As to education, we simply must invest in the skills and knowledge necessary to compete in an increasingly competitive worldwide economy where other countries are now surpassing us in the percentage of young people with college degrees.

Ongoing and new administration initiatives are addressing these challenges by making college more affordable, spurring classroom innovation at all levels and expanding the size and quality of STEM teacher ranks. To succeed in the global economy, government must encourage students and workers toward continued STEM education.
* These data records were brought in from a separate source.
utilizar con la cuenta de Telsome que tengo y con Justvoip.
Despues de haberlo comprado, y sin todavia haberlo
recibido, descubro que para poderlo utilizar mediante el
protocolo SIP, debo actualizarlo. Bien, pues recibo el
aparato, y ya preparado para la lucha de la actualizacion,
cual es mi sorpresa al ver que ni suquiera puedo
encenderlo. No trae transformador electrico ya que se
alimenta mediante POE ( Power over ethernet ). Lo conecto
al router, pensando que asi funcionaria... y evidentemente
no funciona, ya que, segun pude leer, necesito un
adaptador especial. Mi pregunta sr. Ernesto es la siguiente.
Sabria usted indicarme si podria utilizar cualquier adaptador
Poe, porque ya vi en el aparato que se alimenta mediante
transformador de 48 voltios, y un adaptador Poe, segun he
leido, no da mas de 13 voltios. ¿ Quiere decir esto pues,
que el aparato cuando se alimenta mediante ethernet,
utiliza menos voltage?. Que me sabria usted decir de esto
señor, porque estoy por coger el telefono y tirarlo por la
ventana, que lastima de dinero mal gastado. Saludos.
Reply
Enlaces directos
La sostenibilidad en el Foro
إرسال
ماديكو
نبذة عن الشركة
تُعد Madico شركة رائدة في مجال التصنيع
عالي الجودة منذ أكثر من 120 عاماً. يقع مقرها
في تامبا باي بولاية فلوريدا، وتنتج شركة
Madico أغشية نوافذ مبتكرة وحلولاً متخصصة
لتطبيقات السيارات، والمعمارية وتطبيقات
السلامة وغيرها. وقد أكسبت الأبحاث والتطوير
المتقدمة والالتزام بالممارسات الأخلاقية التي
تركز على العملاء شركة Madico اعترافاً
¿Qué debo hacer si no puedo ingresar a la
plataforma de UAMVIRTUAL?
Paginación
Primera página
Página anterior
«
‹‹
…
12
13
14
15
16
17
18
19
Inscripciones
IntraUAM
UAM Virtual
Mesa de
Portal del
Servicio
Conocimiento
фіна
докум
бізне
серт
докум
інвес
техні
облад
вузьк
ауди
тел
And for infrastructure, it’s clear that we have to invest in 21st century networks, including fostering access to high-speed internet for citizens and businesses no matter where they are located. The federal government must continue its strides forward toward a smart electricity grid and a robust network of broadband Internet access.

A fourth area of economic competitiveness mentioned in the COMPETES report also deserves our attention. A flourishing manufacturing sector in the U.S. is crucial to our competitive strength, and will continue to be a key source of economic growth and job creation.

Manufacturing pays higher-than-average wages, provides the bulk of U.S. exports, contributes substantially to our R&D, and protects national security.

Manufacturing’s role in our economy isn’t going away any time soon. In 2009, manufacturing made up 11.2 percent of GDP and 9.1 percent of total U.S. employment, directly employing over 11 million workers. Manufacturing is also the biggest source of innovation in our economy. Sixty-seven percent of all the business R&D in America is done by manufacturing companies.

Ultimately, without a strong manufacturing base, we can’t create enough good jobs to sustain a strong middle class. And without a strong middle class, we cannot be a strong country. If we build it here and sell it everywhere, we can become the world’s unquestioned greatest economic power yet again.

This administration does not believe government has all the answers. But it does believe it has a role to play in creating the conditions that make inspiration, innovation and invention more likely to happen.

This means providing support through the government that the private sector needs

  • To grow;
  • To create new products and services; and most importantly,
  • To generate jobs that offer good wages.

Ultimately, job growth is the metric that is most important. And long-term job growth will only occur in a world where entrepreneurs and researchers find it easy to pursue new ideas and to turn them into new products and successful new businesses.

These are the building blocks for fulfilling America's truest potential, and the conclusions in our COMPETES Act report can make that promise a reality.

Now I’d be happy to answer any questions you might have.